Yeah, certainly down space represents an upside to our gross location count. You've heard us consistently communicate conservatism in the way that we lay these spacing assumptions out. The other thing that could impact gross locations as well is as you've seen over the last several years, we've continued to increase the lateral lengths, so we're still completing as many lateral feet as we originally had in our inventory. But the fact that we're drilling, in some cases like we reported now, over 13,000-foot laterals, those have an impact on the inventory.
I still think it's very prudent to be conservative in the way that you communicate the number of locations that are available to be developed. And what I really hope, Neal, is that we are kind of migrating as an industry away from people counting locations and trying to do the NAV work-up and increasing stock price and really focus on that manufacturing process and that conversion of rock and the cash flow at the most efficient margins, which is where Diamondback has tried to move that commentary.
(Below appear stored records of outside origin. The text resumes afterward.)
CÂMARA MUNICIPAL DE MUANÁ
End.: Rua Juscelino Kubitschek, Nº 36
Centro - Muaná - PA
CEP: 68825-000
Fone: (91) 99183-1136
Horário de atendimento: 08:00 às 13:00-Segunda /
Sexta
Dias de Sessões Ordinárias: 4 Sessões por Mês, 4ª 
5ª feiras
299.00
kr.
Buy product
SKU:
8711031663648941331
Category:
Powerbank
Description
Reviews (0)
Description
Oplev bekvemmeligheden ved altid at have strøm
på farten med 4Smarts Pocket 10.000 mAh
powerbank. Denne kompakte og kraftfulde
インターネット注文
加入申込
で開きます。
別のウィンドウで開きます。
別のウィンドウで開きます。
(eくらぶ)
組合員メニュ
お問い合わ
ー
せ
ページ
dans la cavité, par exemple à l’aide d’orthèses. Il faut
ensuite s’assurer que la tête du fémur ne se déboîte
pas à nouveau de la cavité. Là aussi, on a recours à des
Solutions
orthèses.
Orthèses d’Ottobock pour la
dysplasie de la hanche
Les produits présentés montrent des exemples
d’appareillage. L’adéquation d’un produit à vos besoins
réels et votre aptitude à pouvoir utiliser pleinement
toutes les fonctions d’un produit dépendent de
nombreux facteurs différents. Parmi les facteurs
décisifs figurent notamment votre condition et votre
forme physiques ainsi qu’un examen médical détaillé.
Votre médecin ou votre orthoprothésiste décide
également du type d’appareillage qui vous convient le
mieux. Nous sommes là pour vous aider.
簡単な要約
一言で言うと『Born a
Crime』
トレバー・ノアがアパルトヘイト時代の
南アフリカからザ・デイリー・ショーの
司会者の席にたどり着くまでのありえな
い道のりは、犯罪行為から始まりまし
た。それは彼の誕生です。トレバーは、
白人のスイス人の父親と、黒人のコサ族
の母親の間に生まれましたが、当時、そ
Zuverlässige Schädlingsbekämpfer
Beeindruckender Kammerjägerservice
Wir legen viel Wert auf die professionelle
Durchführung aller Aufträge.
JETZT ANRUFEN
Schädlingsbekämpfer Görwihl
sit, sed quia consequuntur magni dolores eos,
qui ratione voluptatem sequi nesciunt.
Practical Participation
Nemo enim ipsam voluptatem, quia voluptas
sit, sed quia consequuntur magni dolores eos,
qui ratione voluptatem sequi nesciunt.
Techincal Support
Okay, now I guess, I'd be remised if I didn't ask you a bit about M&A. And maybe, specifically with M&A, what type of deals are out there? And how large are the inventory deals that are still out there in the Permian? I just – again, we haven't seen anything too much out of you or the rest of the group in a bit, so I'm just kind of curious any comments you make there.
Of course, we don’t talk about ongoing M&A. But just philosophically, the fact that you've not seen any trades occur really very, very recently, really much through 2017, really talks to the lack of true quality acreage that's out there to be added. And somewhat, from Diamondback's perspective, it's a curse or blessings because any M&A activity that we engage in, it has to be immediately competitive for capital within our own portfolio. And we've got such a strong portfolio, there's just not a good cross-section of assets that kind of fits in that top quartile of Diamondback's portfolio.
Okay, and one last housekeeping maybe for you or Tracy. Just on that CapEx that you put out there for the year, is that – could you just talk about it. Is that going to be relatively linear? Or is there any kind of color that you all can give around that?
It's pretty linear, Neal. We're adding rig 11 here probably towards the end of Q1 and we don't anticipate a major boost after that. So a fairly linear spend throughout the year.
Very good, thanks guys. Thanks Kaes.
Thank you. Our next question comes from the line of Drew Venker with Morgan Stanley. Your line is open.
Good morning, everyone. Travis, with the return of capital starting a bit earlier than I think we – most people on The Street were expecting, is the appetite for acquisitions deemphasized? Or are those two related? Or how do you think about that?
There is really no relationship between our M&A strategy and a dividend because when we sit behind closed doors and talk about M&A opportunities, it's always about how can we do a smart deal that can generate differentiated returns to our investors and do so accretively, and the fact that we've instituted a dividend really doesn't change that strategy. We're still looking to do smart deals and accretive deals.
And Travis as the business matures, do you foresee any change in the philosophy of how you fund acquisitions from primarily equity funding to cash-funded acquisitions over time? Or is that something more near term? Or has that even crossed your mind?
Yes, that's sort of a board discussion. But look, we're not looking to build a system that packs a lot of discretionary cash on the balance sheet. We're going to look at deals and we're going to try to fund them very thoughtfully, and if they're accretive to our shareholders, we expect they'll be widely accepted if we consummate.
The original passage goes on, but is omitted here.